Le travail peu qualifié ne requérant que peu de compétences, les emplois précaires sont massivement concentrés sur ces salariés, davantage substituables entre eux. Cependant, l’évolution des professions s’opère vers une demande accrue de travail qualifié ce qui rend plus difficile les incessants changements de main d’œuvre. Un rapport du BIT (1996) indique qu’« on observe une évolution marqué de la structure de l’emploi : on demande de plus en plus de qualifications ; or les emplois très qualifiées sont généralement des emplois de type classique ». Il est donc extrêmement paradoxal de soutenir que l’emploi deviendrait nécessairement plus instable aujourd’hui, alors qu’au siècle dernier, les tâches étaient plus standardisées, donc substituables entre les travailleurs, et il y avait néanmoins de la stabilité de l’emploi et des performances économiques excellentes.

Le développement des emplois de services suppose une relation privilégiée avec le client qui est indissociable de la personne. Ceci est donc en faveur de la stabilité de l’emploi. Le travailleur porte une partie de la qualité du produit en lui. Dans le face à face avec le client, il doit être en mesure d’interpréter la demande de ce dernier, la traduire et faire un choix en fonction des exigences de l’entreprise.
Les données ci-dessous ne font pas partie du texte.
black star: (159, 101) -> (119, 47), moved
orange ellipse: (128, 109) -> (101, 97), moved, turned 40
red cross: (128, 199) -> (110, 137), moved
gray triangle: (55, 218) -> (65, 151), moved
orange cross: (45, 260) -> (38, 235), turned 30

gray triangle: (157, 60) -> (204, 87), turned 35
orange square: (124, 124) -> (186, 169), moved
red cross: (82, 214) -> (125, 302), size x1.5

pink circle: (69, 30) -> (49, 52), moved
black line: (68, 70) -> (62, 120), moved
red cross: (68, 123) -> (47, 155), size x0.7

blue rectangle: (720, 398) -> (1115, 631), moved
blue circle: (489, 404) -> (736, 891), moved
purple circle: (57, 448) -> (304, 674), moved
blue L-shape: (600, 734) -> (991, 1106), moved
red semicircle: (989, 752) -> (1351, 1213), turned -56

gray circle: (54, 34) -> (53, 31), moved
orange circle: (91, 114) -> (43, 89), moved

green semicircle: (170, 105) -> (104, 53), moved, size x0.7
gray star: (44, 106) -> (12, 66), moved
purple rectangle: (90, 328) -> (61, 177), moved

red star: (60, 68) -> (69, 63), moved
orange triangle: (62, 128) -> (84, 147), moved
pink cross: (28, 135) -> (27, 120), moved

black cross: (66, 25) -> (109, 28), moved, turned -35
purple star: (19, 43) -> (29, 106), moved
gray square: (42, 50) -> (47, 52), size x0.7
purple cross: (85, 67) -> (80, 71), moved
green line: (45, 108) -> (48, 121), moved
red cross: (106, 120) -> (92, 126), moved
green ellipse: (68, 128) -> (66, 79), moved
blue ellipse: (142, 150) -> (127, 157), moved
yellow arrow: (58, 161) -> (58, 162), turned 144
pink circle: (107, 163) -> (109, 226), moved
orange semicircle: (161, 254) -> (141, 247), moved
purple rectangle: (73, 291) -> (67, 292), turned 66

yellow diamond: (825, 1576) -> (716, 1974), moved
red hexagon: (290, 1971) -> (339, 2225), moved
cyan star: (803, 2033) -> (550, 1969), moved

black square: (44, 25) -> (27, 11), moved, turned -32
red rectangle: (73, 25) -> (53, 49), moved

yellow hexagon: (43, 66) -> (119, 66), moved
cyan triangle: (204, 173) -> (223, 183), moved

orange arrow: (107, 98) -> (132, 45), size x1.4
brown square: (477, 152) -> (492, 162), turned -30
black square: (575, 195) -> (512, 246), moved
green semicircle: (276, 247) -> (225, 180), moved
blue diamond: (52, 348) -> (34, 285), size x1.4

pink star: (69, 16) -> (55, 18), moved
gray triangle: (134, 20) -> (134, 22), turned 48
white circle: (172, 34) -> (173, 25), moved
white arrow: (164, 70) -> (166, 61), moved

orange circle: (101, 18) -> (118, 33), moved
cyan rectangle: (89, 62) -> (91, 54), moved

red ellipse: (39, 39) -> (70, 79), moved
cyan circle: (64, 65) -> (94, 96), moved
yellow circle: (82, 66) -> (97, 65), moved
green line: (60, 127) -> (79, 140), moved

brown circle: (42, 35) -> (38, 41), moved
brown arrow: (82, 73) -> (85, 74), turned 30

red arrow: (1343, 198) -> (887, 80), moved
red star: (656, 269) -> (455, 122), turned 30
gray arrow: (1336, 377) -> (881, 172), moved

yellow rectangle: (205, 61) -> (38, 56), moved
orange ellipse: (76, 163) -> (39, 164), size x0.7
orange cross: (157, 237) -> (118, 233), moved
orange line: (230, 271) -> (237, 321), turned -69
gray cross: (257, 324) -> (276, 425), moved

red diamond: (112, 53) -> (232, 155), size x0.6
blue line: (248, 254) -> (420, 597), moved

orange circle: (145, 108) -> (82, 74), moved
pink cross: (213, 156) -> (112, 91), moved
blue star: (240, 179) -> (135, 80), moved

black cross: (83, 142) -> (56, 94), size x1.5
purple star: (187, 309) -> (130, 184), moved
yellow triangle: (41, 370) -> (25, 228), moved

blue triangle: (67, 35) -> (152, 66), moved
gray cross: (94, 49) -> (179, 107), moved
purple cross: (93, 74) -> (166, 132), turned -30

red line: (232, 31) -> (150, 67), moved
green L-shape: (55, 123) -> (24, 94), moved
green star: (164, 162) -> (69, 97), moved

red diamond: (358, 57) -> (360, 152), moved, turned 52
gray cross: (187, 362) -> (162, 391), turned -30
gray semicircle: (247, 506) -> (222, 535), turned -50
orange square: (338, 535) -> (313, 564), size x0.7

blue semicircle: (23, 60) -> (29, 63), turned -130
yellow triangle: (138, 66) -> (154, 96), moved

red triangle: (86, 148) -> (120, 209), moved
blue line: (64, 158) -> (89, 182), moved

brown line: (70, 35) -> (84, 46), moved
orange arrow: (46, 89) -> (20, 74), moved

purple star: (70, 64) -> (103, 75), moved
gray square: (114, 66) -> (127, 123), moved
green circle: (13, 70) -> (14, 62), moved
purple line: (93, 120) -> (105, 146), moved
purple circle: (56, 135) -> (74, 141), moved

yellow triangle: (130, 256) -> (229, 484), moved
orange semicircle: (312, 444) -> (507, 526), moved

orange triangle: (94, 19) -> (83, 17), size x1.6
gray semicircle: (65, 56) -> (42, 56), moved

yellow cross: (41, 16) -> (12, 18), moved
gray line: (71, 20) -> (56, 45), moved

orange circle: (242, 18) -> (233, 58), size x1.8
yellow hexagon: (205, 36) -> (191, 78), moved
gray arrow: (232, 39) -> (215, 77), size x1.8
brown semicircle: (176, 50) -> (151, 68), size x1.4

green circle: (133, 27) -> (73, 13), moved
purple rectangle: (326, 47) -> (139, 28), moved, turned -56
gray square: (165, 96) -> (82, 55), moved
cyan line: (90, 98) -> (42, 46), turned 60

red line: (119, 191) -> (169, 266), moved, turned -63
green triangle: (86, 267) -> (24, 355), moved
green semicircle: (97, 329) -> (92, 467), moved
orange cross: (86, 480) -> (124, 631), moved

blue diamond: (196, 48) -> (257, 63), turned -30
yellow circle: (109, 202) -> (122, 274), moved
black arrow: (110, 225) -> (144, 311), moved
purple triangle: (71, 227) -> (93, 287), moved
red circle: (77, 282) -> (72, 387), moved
Ces qualités supposent une certaine expérience et longévité pour connaitre la clientèle.

Capture d’écran 2016-03-01 à 17.56.23Puisque l’évolution actuelle du marché du travail ne semble pas amener à davantage de flexibilité, on peut se demander quel est l’intérêt pour le patronat de faire la promotion de la libre concurrence des travailleurs. Il faut aller chercher l’explication chez les auteurs radicaux des années 1970 aux États-Unis lorsque ces derniers tentaient d’expliquer la segmentation du marché du travail en deux. En mettant l’ensemble des travailleurs sur le pied de l’égalité face à l’instabilité, on crée une concurrence sans égale, où chacun devra se partager les quelques miettes du gâteau de la richesse laissées par les capitalistes. Face à cette masse d’individus malléables, prêt à écraser les autres pour s’assurer une place au soleil, ce sont toutes les velléités de lutte commune qui sont réduites à néant. La bonne vieille stratégie du “diviser pour mieux régner” à encore de beaux jours devant elle.

Nos Desserts :

[i] Cette loi énoncée par Jean-Baptiste Say est une réinterprétation du principe selon lequel « les produits s’échangent contre des produits ». Il indique qu’il ne peut y avoir de crise de surproduction (hors cas exceptionnels) ni de débouchés dès lors que la vente d’une marchandise produite offre automatiquement un débouché pour l’achat d’une autre marchandise. Cette loi suppose que la monnaie est utilisée uniquement pour motif de transaction et qu’elle n’influence par les variables réelles de l’économie. Keynes (mais déjà Marx avant lui) souligna que cette loi est tronquée dès lors que l’économie se caractérise par une incertitude radicale et que la monnaie est utilisée pour un motif autre que transactionnel, notamment dans le cadre de la spéculation.

[ii] Ensemble des activités économiques visant à fournir des services (par opposition à la production de biens). Dans ce vaste secteur, on classe aussi bien les hôpitaux que les écoles, les hôtels, les banques, les hypermarchés, les maisons de retraite, les pressings ou les clubs de tennis.

[iii] La financiarisation traduit un rôle accru des marchés financiers dans le financement des entreprises et la prise de contrôle des activités économiques en fonction des objectifs des actionnaires et des propriétaires du capital. Son développement est concomitant à la dérégulation des marchés financiers opérée dans les années 1980 et encouragé par les NTIC.